| Supplied records |
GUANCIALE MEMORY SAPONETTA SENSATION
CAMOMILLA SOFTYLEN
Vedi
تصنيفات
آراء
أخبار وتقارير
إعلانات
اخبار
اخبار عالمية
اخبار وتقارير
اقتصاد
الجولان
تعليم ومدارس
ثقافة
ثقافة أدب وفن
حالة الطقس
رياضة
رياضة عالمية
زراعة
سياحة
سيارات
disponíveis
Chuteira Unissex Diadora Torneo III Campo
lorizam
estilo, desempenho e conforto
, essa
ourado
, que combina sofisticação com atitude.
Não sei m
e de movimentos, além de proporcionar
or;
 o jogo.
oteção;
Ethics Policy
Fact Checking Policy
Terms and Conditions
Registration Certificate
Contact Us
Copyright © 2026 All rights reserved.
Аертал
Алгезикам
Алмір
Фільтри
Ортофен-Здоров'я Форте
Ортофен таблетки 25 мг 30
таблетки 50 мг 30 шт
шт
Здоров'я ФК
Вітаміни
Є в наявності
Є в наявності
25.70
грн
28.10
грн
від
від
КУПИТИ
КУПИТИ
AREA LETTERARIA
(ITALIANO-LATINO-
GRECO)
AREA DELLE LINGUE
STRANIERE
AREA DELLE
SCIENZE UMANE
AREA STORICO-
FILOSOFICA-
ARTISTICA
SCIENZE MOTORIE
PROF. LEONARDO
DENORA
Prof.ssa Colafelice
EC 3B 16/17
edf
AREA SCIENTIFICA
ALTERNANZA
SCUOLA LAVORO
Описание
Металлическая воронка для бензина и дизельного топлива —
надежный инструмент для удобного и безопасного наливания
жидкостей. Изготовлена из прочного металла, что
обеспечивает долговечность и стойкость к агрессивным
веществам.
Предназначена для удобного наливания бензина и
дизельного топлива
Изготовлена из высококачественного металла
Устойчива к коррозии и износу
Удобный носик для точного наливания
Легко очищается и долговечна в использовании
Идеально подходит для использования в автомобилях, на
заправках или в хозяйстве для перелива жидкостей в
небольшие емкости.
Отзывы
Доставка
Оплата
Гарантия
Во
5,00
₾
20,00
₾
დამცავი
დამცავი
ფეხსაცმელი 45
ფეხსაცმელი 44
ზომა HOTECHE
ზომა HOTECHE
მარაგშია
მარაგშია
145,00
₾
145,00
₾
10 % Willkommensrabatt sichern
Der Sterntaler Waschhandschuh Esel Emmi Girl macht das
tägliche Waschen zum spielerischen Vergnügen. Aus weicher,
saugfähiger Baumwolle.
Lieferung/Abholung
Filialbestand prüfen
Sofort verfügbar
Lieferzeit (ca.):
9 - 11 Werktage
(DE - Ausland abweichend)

| Required action |
Give back the whole listing above, identical in every line.

| Problem solution |
GUANCIALE MEMORY SAPONETTA SENSATION
CAMOMILLA SOFTYLEN
Vedi
تصنيفات
آراء
أخبار وتقارير
إعلانات
اخبار
اخبار عالمية
اخبار وتقارير
اقتصاد
الجولان
تعليم ومدارس
ثقافة
ثقافة أدب وفن
حالة الطقس
رياضة
رياضة عالمية
زراعة
سياحة
سيارات
disponíveis
Chuteira Unissex Diadora Torneo III Campo
lorizam
estilo, desempenho e conforto
, essa
ourado
, que combina sofisticação com atitude.
Não sei m
e de movimentos, além de proporcionar
or;
 o jogo.
oteção;
Ethics Policy
Fact Checking Policy
Terms and Conditions
Registration Certificate
Contact Us
Copyright © 2026 All rights reserved.
Аертал
Алгезикам
Алмір
Фільтри
Ортофен-Здоров'я Форте
Ортофен таблетки 25 мг 30
таблетки 50 мг 30 шт
шт
Здоров'я ФК
Вітаміни
Є в наявності
Є в наявності
25.70
грн
28.10
грн
від
від
КУПИТИ
КУПИТИ
AREA LETTERARIA
(ITALIANO-LATINO-
GRECO)
AREA DELLE LINGUE
STRANIERE
AREA DELLE
SCIENZE UMANE
AREA STORICO-
FILOSOFICA-
ARTISTICA
SCIENZE MOTORIE
PROF. LEONARDO
DENORA
Prof.ssa Colafelice
EC 3B 16/17
edf
AREA SCIENTIFICA
ALTERNANZA
SCUOLA LAVORO
Описание
Металлическая воронка для бензина и дизельного топлива —
надежный инструмент для удобного и безопасного наливания
жидкостей. Изготовлена из прочного металла, что
обеспечивает долговечность и стойкость к агрессивным
веществам.
Предназначена для удобного наливания бензина и
дизельного топлива
Изготовлена из высококачественного металла
Устойчива к коррозии и износу
Удобный носик для точного наливания
Легко очищается и долговечна в использовании
Идеально подходит для использования в автомобилях, на
заправках или в хозяйстве для перелива жидкостей в
небольшие емкости.
Отзывы
Доставка
Оплата
Гарантия
Во
5,00
₾
20,00
₾
დამცავი
დამცავი
ფეხსაცმელი 45
ფეხსაცმელი 44
ზომა HOTECHE
ზომა HOTECHE
მარაგშია
მარაგშია
145,00
₾
145,00
₾
10 % Willkommensrabatt sichern
Der Sterntaler Waschhandschuh Esel Emmi Girl macht das
tägliche Waschen zum spielerischen Vergnügen. Aus weicher,
saugfähiger Baumwolle.
Lieferung/Abholung
Filialbestand prüfen
Sofort verfügbar
Lieferzeit (ca.):
9 - 11 Werktage
(DE - Ausland abweichend)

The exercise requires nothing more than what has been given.